Pairplot Image
Generate a pairplot visualization showing pairwise relationships between features.
Pairplot Image
Processing
This function takes tabular data (Pandas DataFrame, Polars DataFrame, or PyArrow Table) and generates a pairplot visualization, which displays pairwise relationships between features. It automatically selects all numeric columns if no specific columns are provided, and allows conditioning the visualization using a hue column. The resulting image is rendered to memory and returned in a user-specified format (NumPy array, PIL Image, bytes, or BytesIO stream).
Inputs
- data
- Input data used for visualization, typically containing multiple numeric features.
Inputs Types
| Input | Types |
|---|---|
data |
DataFrame, ArrowTable |
You can check the list of supported types here: Available Type Hints.
Outputs
- image
- The generated pairplot visualization. The specific format depends on the 'Output Type' option selected.
Outputs Types
| Output | Types |
|---|---|
image |
MediaData, PILImage |
You can check the list of supported types here: Available Type Hints.
Options
The Pairplot Image brick contains some changeable options:
- Columns to Plot
- List of specific columns to include in the pairplot matrix. If left empty, the function defaults to using all numeric columns found in the input data.
- Hue Column
- Name of the column used to color code the points in the plot based on categorical values.
- Color Palette
- The color scheme used for rendering the plot. Available choices include standard Seaborn palettes like
husl,deep,muted, etc. - Diagonal Plot Type
- Specifies the type of plot drawn on the diagonal axes, such as
hist(histogram) orkde(Kernel Density Estimate). - Only Lower
- If enabled, only the lower triangle of the plot matrix is drawn, making the output cleaner when analyzing symmetry is unnecessary.
- Output Type
- Defines the format of the returned image object: NumPy array (
array), PIL Image object (pil), raw bytes (bytes), or BytesIO stream (bytesio). - Verbose
- If enabled, detailed logs and information about the execution process are printed.
import logging
import io
import numpy as np
import pandas as pd
import polars as pl
import pyarrow as pa
import matplotlib
matplotlib.use("Agg")
import matplotlib.pyplot as plt
import seaborn as sns
from PIL import Image
from coded_flows.types import Union, DataFrame, ArrowTable, MediaData, PILImage
logging.basicConfig(level=logging.INFO)
logger = logging.getLogger(__name__)
def pairplot(
data: Union[DataFrame, ArrowTable], options=None
) -> Union[MediaData, PILImage]:
brick_display_name = "Pairplot Image"
options = options or {}
verbose = options.get("verbose", True)
output_type = options.get("output_type", "array")
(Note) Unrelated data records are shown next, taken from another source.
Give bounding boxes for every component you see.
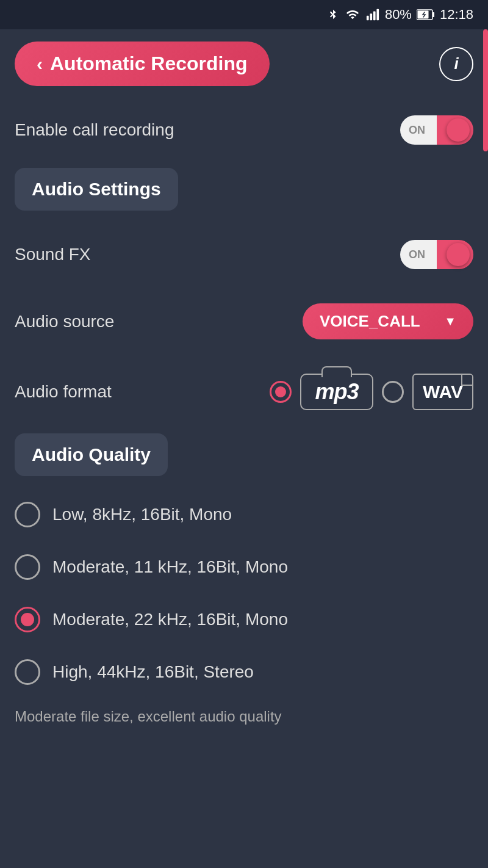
audio-format-label: Audio format: [15, 382, 112, 402]
audio-quality-title: Audio Quality: [32, 444, 151, 465]
quality-label-4: High, 44kHz, 16Bit, Stereo: [52, 662, 254, 682]
sound-fx-toggle-text: ON: [409, 248, 425, 261]
page-title: Automatic Recording: [50, 52, 248, 75]
audio-source-dropdown[interactable]: VOICE_CALL ▼: [303, 303, 473, 339]
battery-percent: 80%: [385, 7, 412, 23]
quality-radio-3: [15, 607, 40, 632]
audio-settings-title: Audio Settings: [32, 179, 161, 199]
quality-label-2: Moderate, 11 kHz, 16Bit, Mono: [52, 557, 288, 577]
toggle-on-text: ON: [409, 124, 425, 137]
sound-fx-row: Sound FX ON: [0, 223, 488, 286]
quality-label-1: Low, 8kHz, 16Bit, Mono: [52, 505, 232, 524]
svg-rect-1: [370, 13, 372, 20]
audio-format-options: mp3 WAV: [270, 374, 473, 410]
quality-description-text: Moderate file size, excellent audio qual…: [15, 708, 282, 725]
audio-source-label: Audio source: [15, 312, 114, 331]
quality-option-1[interactable]: Low, 8kHz, 16Bit, Mono: [0, 488, 488, 541]
wifi-icon: [345, 8, 361, 21]
audio-source-value: VOICE_CALL: [320, 312, 420, 331]
wav-radio[interactable]: [382, 381, 404, 403]
info-button[interactable]: i: [439, 47, 473, 81]
scroll-indicator[interactable]: [483, 29, 488, 151]
mp3-radio-inner: [275, 386, 286, 397]
quality-label-3: Moderate, 22 kHz, 16Bit, Mono: [52, 610, 288, 629]
signal-icon: [365, 8, 380, 21]
quality-radio-4: [15, 659, 40, 685]
battery-icon: [417, 9, 435, 20]
svg-rect-0: [367, 16, 369, 20]
status-icons: 80% 12:18: [326, 7, 473, 23]
svg-rect-2: [373, 12, 376, 21]
sound-fx-label: Sound FX: [15, 245, 91, 264]
audio-quality-header: Audio Quality: [15, 433, 168, 476]
enable-recording-row: Enable call recording ON: [0, 98, 488, 162]
sound-fx-toggle[interactable]: ON: [400, 240, 473, 269]
quality-radio-inner-3: [21, 613, 34, 626]
svg-rect-6: [432, 12, 434, 17]
bluetooth-icon: [326, 8, 340, 21]
enable-recording-label: Enable call recording: [15, 120, 174, 140]
wav-corner-box: [461, 375, 472, 386]
mp3-text: mp3: [315, 379, 358, 405]
wav-label-container: WAV: [412, 374, 473, 410]
back-arrow-icon: ‹: [37, 54, 43, 74]
status-bar: 80% 12:18: [0, 0, 488, 29]
toggle-circle: [447, 118, 470, 142]
wav-text: WAV: [423, 382, 463, 402]
quality-description: Moderate file size, excellent audio qual…: [0, 698, 488, 743]
audio-format-row: Audio format mp3 WAV: [0, 356, 488, 427]
audio-source-row: Audio source VOICE_CALL ▼: [0, 286, 488, 356]
quality-option-4[interactable]: High, 44kHz, 16Bit, Stereo: [0, 646, 488, 698]
back-button[interactable]: ‹ Automatic Recording: [15, 42, 270, 86]
quality-option-3[interactable]: Moderate, 22 kHz, 16Bit, Mono: [0, 593, 488, 646]
mp3-label-container: mp3: [300, 374, 373, 410]
mp3-radio[interactable]: [270, 381, 292, 403]
header: ‹ Automatic Recording i: [0, 29, 488, 98]
info-icon: i: [454, 54, 458, 73]
dropdown-arrow-icon: ▼: [444, 314, 456, 328]
sound-fx-toggle-circle: [447, 243, 470, 266]
quality-radio-1: [15, 502, 40, 527]
quality-option-2[interactable]: Moderate, 11 kHz, 16Bit, Mono: [0, 541, 488, 593]
enable-recording-toggle[interactable]: ON: [400, 115, 473, 145]
time-display: 12:18: [440, 7, 473, 23]
quality-radio-2: [15, 554, 40, 580]
audio-settings-header: Audio Settings: [15, 168, 178, 211]
mp3-arc: [321, 366, 352, 377]
svg-rect-3: [376, 9, 379, 20]
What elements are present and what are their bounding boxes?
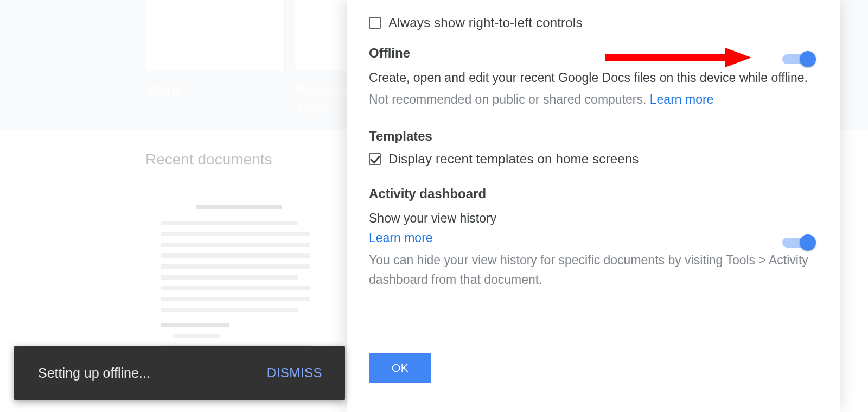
toast-message: Setting up offline... <box>38 365 150 381</box>
activity-sub: Show your view history <box>369 209 819 229</box>
ok-button[interactable]: OK <box>369 353 431 383</box>
toast-dismiss-button[interactable]: DISMISS <box>267 365 322 381</box>
rtl-controls-label: Always show right-to-left controls <box>388 15 583 30</box>
templates-display-checkbox[interactable] <box>369 153 381 165</box>
rtl-controls-checkbox[interactable] <box>369 17 381 29</box>
offline-setup-toast: Setting up offline... DISMISS <box>14 346 345 400</box>
settings-dialog: Always show right-to-left controls Offli… <box>347 0 840 412</box>
offline-warning: Not recommended on public or shared comp… <box>369 90 819 110</box>
activity-note: You can hide your view history for speci… <box>369 251 819 289</box>
offline-learn-more-link[interactable]: Learn more <box>650 92 714 106</box>
templates-display-label: Display recent templates on home screens <box>388 151 639 167</box>
templates-heading: Templates <box>369 129 819 144</box>
offline-heading: Offline <box>369 46 819 61</box>
activity-view-history-toggle[interactable] <box>782 234 816 251</box>
offline-toggle[interactable] <box>782 51 816 67</box>
activity-learn-more-link[interactable]: Learn more <box>369 231 433 245</box>
offline-description: Create, open and edit your recent Google… <box>369 68 819 88</box>
offline-warning-text: Not recommended on public or shared comp… <box>369 92 650 106</box>
activity-heading: Activity dashboard <box>369 186 819 201</box>
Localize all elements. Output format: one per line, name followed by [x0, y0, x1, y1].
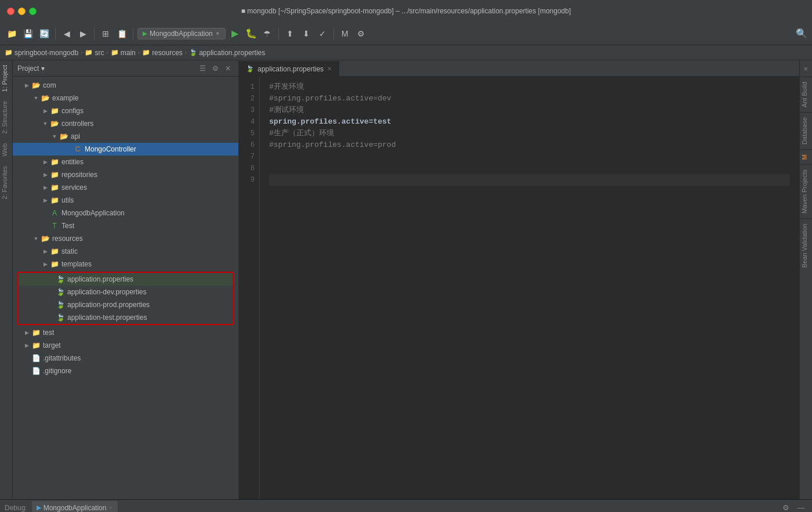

columns = options.get("columns", None)
hue = options.get("hue", "")
palette = options.get("palette", "husl")
diag_kind = options.get("diag_kind", "auto")
corner = options.get("corner", False)
dpi = 300
verbose and logger.info(
f"[{brick_display_name}] Starting pairplot generation with output type: '{output_type}'"
)
df = None
try:
if isinstance(data, pl.DataFrame):
verbose and logger.info(
f"[{brick_display_name}] Converting polars DataFrame to pandas"
)
df = data.to_pandas()
elif isinstance(data, pa.Table):
verbose and logger.info(
f"[{brick_display_name}] Converting Arrow table to pandas"
)
df = data.to_pandas()
elif isinstance(data, pd.DataFrame):
verbose and logger.info(
f"[{brick_display_name}] Input is already pandas DataFrame"
)
df = data
else:
error_msg = f"Unsupported data type: {type(data).__name__}"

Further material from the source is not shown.